— Material provided —

***

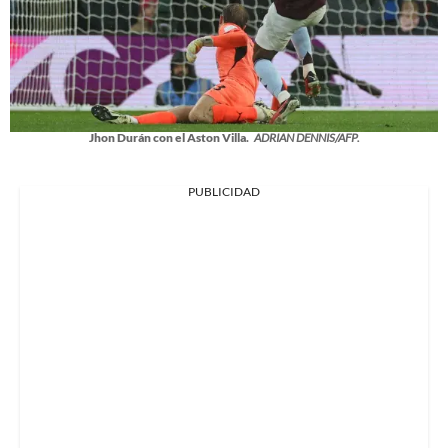
Jhon Durán con el Aston Villa.
ADRIAN DENNIS/AFP.
PUBLICIDAD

***

— Your assignment —
Write the data above out exactly. Leave out any pictures.

— Response for this exercise —
Jhon Durán con el Aston Villa.
ADRIAN DENNIS/AFP.
PUBLICIDAD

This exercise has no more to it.